Online Convex Optimization with Memory and Limited Predictions
Zhengmiao Wang, Zhi-Wei Liu, Ming Chi, Xiaoling Wang, Housheng Su, Lintao Ye
TL;DR
This work tackles online convex optimization where costs depend on past decisions (memory) and future cost predictions are available only within a limited window (bandit-like access). It introduces a predictive, zeroth-order algorithm built from two complementary subroutines: a memory-enabled bandit OCO component with a dynamic regret of $\sqrt{TV_T}$ for the initialization phase and a zeroth-order optimizer with linear convergence for smooth, strongly convex problems, achieved via a novel truncated Gaussian smoothing technique.
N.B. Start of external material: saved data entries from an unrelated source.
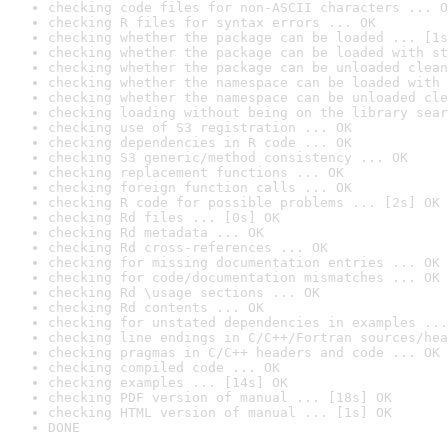
checking code files for non-ASCII characters ... O
checking R files for syntax errors ... OK
checking whether the package can be loaded ... [1s
checking whether the package can be loaded with st
checking whether the package can be unloaded clean
checking whether the namespace can be loaded with 
checking whether the namespace can be unloaded cle
checking loading without being on the library sear
checking use of S3 registration ... OK
checking dependencies in R code ... OK
checking S3 generic/method consistency ... OK
checking replacement functions ... OK
checking foreign function calls ... OK
checking R code for possible problems ... [2s] OK
checking Rd files ... [0s] OK
checking Rd metadata ... OK
checking Rd cross-references ... OK
checking for missing documentation entries ... OK
checking for code/documentation mismatches ... OK
checking Rd \usage sections ... OK
checking Rd contents ... OK
checking for unstated dependencies in examples ...
checking line endings in C/C++/Fortran sources/hea
checking pragmas in C/C++ headers and code ... OK
checking compiled code ... OK
checking examples ... [14s] OK
checking PDF version of manual ... [18s] OK
checking HTML version of manual ... [1s] OK
DONE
The main theoretical results show that the overall dynamic regret decays exponentially with the prediction window length $W$ (via $K=\lfloor W/(h-1)\rfloor$), while remaining robust to prediction errors and measurement noise. Empirical results on a quadratic, memory-bearing setting corroborate the theory, demonstrating sublinear initialization regret and rapid exponential improvement as more future information is incorporated, with the truncated Gaussian approach offering superior convergence stability compared to standard Gaussian smoothing.
Abstract
This paper addresses an online convex optimization problem where the cost function at each step depends on a history of past decisions (i.e., memory), and the decision maker has access to limited predictions of future cost values within a finite window. The goal is to design an algorithm that minimizes the dynamic regret against the optimal sequence of decisions in hindsight. To this end, we propose a novel predictive algorithm and establish strong theoretical guarantees for its performance. We show that the algorithm's dynamic regret decays exponentially with the length of the prediction window. Our algorithm comprises two general subroutines of independent interest. The first subroutine solves online convex optimization with memory and bandit feedback, achieving a $\sqrt{TV_T}$-dynamic regret, where $V_T$ measures the variation of the optimal decision sequence. The second is a zeroth-order method that attains a linear convergence rate for general convex optimization, matching the best achievable rate of first-order methods. The key to our algorithm is a novel truncated Gaussian smoothing technique when querying the decision points to obtain the predictions. We validate our theoretical results with numerical experiments.